The Evenings by Gerard Reve

This novel is generally thought to be a classic of post-war Dutch literature - a reputation that stretches well outside The Netherlands  and encompasses much of continental Europe. However, for some unaccountable reason this 2016 translation by Sam Garrett and published by Pushkin Press is the first to appear in the UK.

Originally published in1947, The Evenings was controversial from the outset. Author Gerard Reve was born into a Communist family background but rejected that in favour of the Catholic church – but he was never a conformist or a someone who accepted the dominant discourse. He was openly gay and he also deliberately introduced extreme eroticism into his writing – as Dalya Alberge notes in her review in The Guardian :

In 1966, he was prosecuted for blasphemy, after he published writings in which the narrator has sex with God, incarnated as a donkey.

In The Evenings it is not eroticism that is the focus of Reve’s attention but rather a kind of post-war nihilism that many have compared to Salinger’s Catcher in the Rye, Jack Kerouac's On The Road or even the writing of Albert Camus. Reve seemed to be genuinely surprised by its reception and tried quite hard to disassociate himself from its growing cult status:

“I wrote The Evenings because I was convinced I had to write it. That seems to me a good enough reason. I hoped that 10 of my friends would accept a free copy and that 20 people would buy the book out of pity and 10 others by mistake. Things turned out differently. It’s not my fault it caused such an uproar.”

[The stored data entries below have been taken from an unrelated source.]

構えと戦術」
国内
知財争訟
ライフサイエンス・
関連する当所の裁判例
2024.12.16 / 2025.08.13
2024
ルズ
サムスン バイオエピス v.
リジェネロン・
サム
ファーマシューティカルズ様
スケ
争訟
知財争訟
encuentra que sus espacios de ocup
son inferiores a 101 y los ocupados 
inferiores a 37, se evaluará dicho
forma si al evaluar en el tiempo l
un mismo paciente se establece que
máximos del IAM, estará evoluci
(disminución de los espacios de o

The story as such is a simple one. Twenty-three year old office drone, Frits, spends ten evenings over the Christmas and the New Year period visiting friends, killing time and getting irritated by his parents ( who he still lives with). His nights often involve him in dreaming lurid and surreal dreams of death or destruction that contrast violently with the mundane nature of his real life. His closest confident is a toy rabbit that he talks to.

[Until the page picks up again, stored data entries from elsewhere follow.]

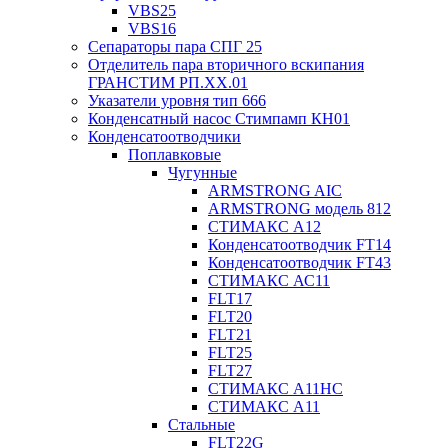
VBS25
VBS16
Сепараторы пара СПГ 25
Отделитель пара вторичного вскипания
ГРАНСТИМ РП.XX.01
Указатели уровня тип 666
Конденсатный насос Стимпамп КН01
Конденсатоотводчики
Поплавковые
Чугунные
ARMSTRONG AIC
ARMSTRONG модель 812
СТИМАКС А12
Конденсатоотводчик FT14
Конденсатоотводчик FT43
СТИМАКС АС11
FLT17
FLT20
FLT21
FLT25
FLT27
СТИМАКС А11HC
СТИМАКС А11
Стальные
FLT22G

What we really engage with however is Frits’ point-of-view running commentary. His relationship with his mother and father, his brother and family and his long-suffering friends is what really fascinates. He is the teller of usually wholly inappropriate ‘funny stories’, he seems to be obsessed with hair loss and constantly chivvies and childes  his friends about this. When he’s left on his own he seems morbidly fascinated by his surroundings which take on a slightly sinister or alien demeanour. While all of this is going on we get constant snippets of his internal monologue which is commenting on his or other people’s actions.

This is very much a book about time and the passage of time. It’s impossible to read this book quickly because the pace of the writing and the detail of the passing hours requires you to plod along with it. The emptiness of suburban life is, literally on occasions, being ticked away by Frits as he watches his days slip away with nothing significant happening.

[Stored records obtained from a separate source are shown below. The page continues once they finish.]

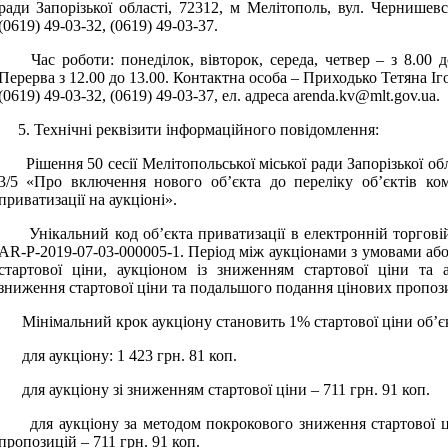
ради Запорізької області, 72312, м Мелітополь, вул. Чернишевсь
(0619) 49-03-32, (0619) 49-03-37.
Час роботи: понеділок, вівторок, середа, четвер – з 8.00 до 
Перерва з 12.00 до 13.00. Контактна особа – Приходько Тетяна Іго
(0619) 49-03-32, (0619) 49-03-37, ел. адреса
arenda
.
kv
@
mlt
.
gov
.
ua
.
5. Технічні реквізити інформаційного повідомлення:
Рішення 50 сесії Мелітопольської міської ради Запорізької обл
3/5 «Про включення нового об’єкта до переліку об’єктів ком
приватизації на аукціоні».
Унікальний код об’єкта приватизації в електронній торговій
AR-P-2019-07-03-000005-1. Період між аукціонами з умовами або
стартової ціни, аукціоном із зниженням стартової ціни та
зниження стартової ціни та подальшого подання цінових пропози
Мінімальний крок аукціону становить 1% стартової ціни об’єк
для аукціону: 1 423 грн. 81 коп.
для аукціону зі зниженням стартової ціни – 711 грн. 91 коп.
для аукціону за методом покрокового зниження стартової ц
пропозицій – 711 грн. 91 коп.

He is often irritated by his parents and their behaviour in a way most of us will recognise from our own youth but that doesn’t mean he’s incapable of genuine affection towards them – he just doesn’t show it, much in the same way as we neglect to show our affection to those we live with on a day to day basis.

Frits is undeniably real – but while we recognise that we’re also glad he’s not like us ( or at least so we suppose). It’s probably that shock of recognition that has led to so many people being simultaneously outraged by the book and at the same time making it into an enduring classic.

I have to be honest and say that for the first two thirds of the book I thought I was reading something that was genuinely remarkable and that this was, in the old cliché, a lost masterpiece – or perhaps more accurately a masterpiece that had been lost to UK readers until now. However, both my patience with Frits and with the overall sensibility of the novel began to flag noticeably after that point and by the end I was both a little bored and a little irritated.

I suspect this will be a book that will divide opinion – I can’t see it being a popular runaway hit with a general readership but I suspect that lovers of literary fiction will be intrigued by it and that they will find plenty in here that casts a light on the European post-war mind. I think I will need to read this again at some point in the not too distant future to make up my mind about it – but that’s not a bad thing.